Saved entries:
== Segment start ==

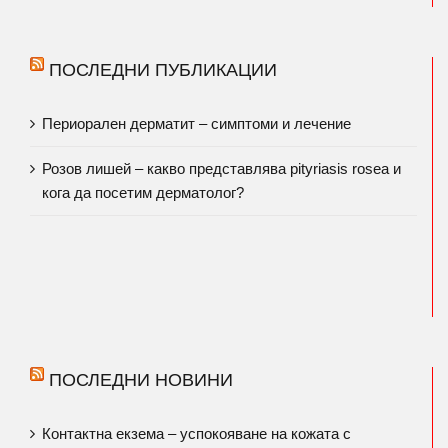
ПОСЛЕДНИ ПУБЛИКАЦИИ
Периорален дерматит – симптоми и лечение
Розов лишей – какво представлява pityriasis rosea и
кога да посетим дерматолог?
ПОСЛЕДНИ НОВИНИ
Контактна екзема – успокояване на кожата с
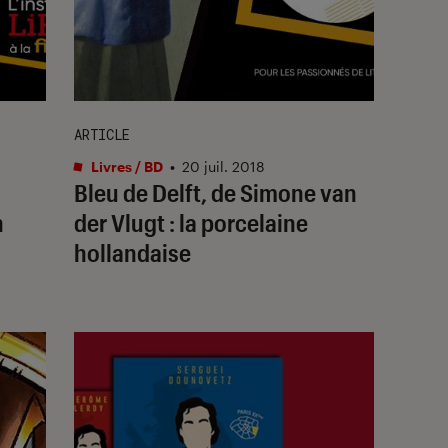
ARTICLE
Livres / BD
•
20 juil. 2018
Bleu de Delft, de Simone van
n
der Vlugt : la porcelaine
hollandaise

== Segment end ==

ASSIGNMENT
Please retype exactly the lines from the one containing "ПОСЛЕДНИ НОВИНИ" to the last line of the records above, both included, without any pictures.

TASK OUTPUT
ПОСЛЕДНИ НОВИНИ
Контактна екзема – успокояване на кожата с
ARTICLE
Livres / BD
•
20 juil. 2018
Bleu de Delft, de Simone van
n
der Vlugt : la porcelaine
hollandaise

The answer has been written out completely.